Final throw: “burn out” the second column by subtracting line 2 from lines 1 and 3:

\[\begin(align) & \left[ \begin(array)(rrrr|rrrr) 1 & -6 & 0 & 0 & -3 & 0 & 4 & -1 \\ 0 & 1 & 0 & 0 & 6 & -1 & -5 & 3 \\ 0 & 5 & 1 & 0 & 5 & 0 & -5 & 2 \\ 0 & 0 & 0 & 1 & -2 & 0 & 2 & -1 \\\end( array) \right]\begin(matrix) 6 \\ \updownarrow \\ -5 \\ \ \\\end(matrix)\to \\ & \to \left[ \begin(array)(rrrr|rrrr) 1 & 0 & 0 & 0 & 33 & -6 & -26 & -17 \\ 0 & 1 & 0 & 0 & 6 & -1 & -5 & 3 \\ 0 & 0 & 1 & 0 & -25 & 5 & 20 & -13 \\ 0 & 0 & 0 & 1 & -2 & 0 & 2 & -1 \\\end(array) \right] \\ \end(align)\]

And again the identity matrix is ​​on the left, which means the inverse is on the right. :)

Answer. $\left[ \begin(matrix) 33 & -6 & -26 & 17 \\ 6 & -1 & -5 & 3 \\ -25 & 5 & 20 & -13 \\ -2 & 0 & 2 & - 1 \\\end(matrix) \right]$

Matrix algebra - Inverse matrix

inverse matrix

Inverse matrix is called a matrix which, when multiplied both on the right and on the left by this matrix gives the identity matrix.
Let us denote the inverse matrix of the matrix A through , then according to definition we get:

Where E– identity matrix.
Square matrix called not special (non-degenerate) if its determinant is not zero.
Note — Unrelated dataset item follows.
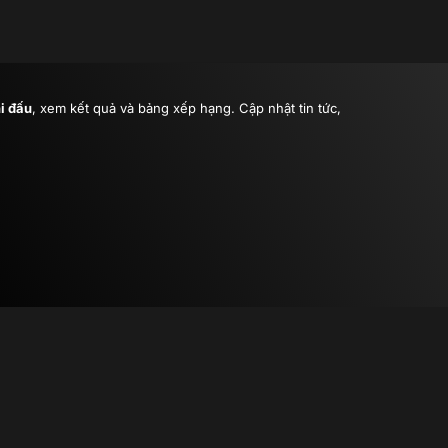
hi đấu
, xem kết quả và bảng xếp hạng. Cập nhật tin tức,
Otherwise it is called special (degenerate) or singular.

The theorem holds: Every non-singular matrix has an inverse matrix.
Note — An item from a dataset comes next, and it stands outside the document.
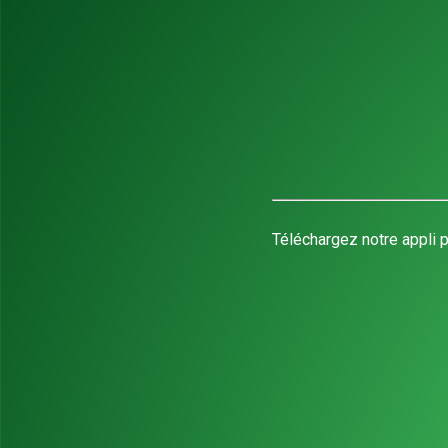
Téléchargez notre appli p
The operation of finding the inverse matrix is ​​called appeal matrices. Let's consider the matrix inversion algorithm. Let a non-singular matrix be given n-th order:

where Δ = det A ≠ 0.

Algebraic addition of an element matrices n-th order A is called the determinant of a matrix taken with a certain sign ( n–1)th order obtained by deleting i-th line and j th matrix column A:

Let's create the so-called attached matrix:

where are the algebraic complements of the corresponding elements of the matrix A.
Note that algebraic additions of matrix row elements A are placed in the corresponding columns of the matrix à , that is, the matrix is ​​transposed at the same time.
By dividing all the elements of the matrix à by Δ – the value of the matrix determinant A, we get the inverse matrix as a result:

Let's note the row special properties inverse matrix:
1) for a given matrix A its inverse matrix is the only one;
2) if there is an inverse matrix, then right reverse And left reverse the matrices coincide with it;
3) a singular (singular) square matrix does not have an inverse matrix.

Basic properties of an inverse matrix:
1) the determinant of the inverse matrix and the determinant of the original matrix are reciprocals;
2) the inverse matrix of the product of square matrices is equal to the product of the inverse matrix of factors, taken in reverse order:

3) the transposed inverse matrix is ​​equal to the inverse matrix of the given transposed matrix:

EXAMPLE Calculate the inverse of the given matrix.